• **Records for the exercise**:

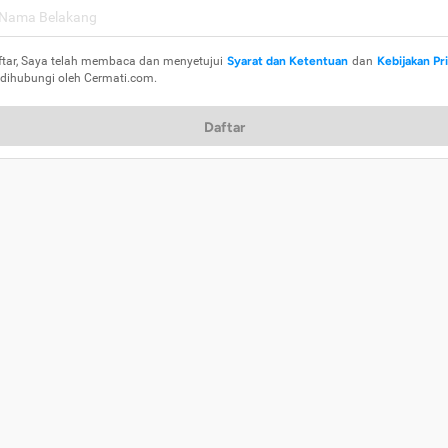
ftar, Saya telah membaca dan menyetujui
Syarat dan Ketentuan
dan
Kebijakan Pr
 dihubungi oleh Cermati.com.
Daftar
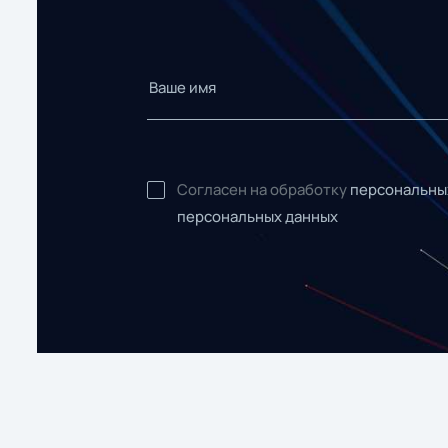
Согласен на обработку
персональны
персональных данных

• **Assignment**:
The required answer is every line from the one containing "Kebijakan Pr" through the last line of the entries, restated word for word and with no pictures.

• **Solved exercise**:
Kebijakan Pr
 dihubungi oleh Cermati.com.
Daftar
Согласен на обработку
персональны
персональных данных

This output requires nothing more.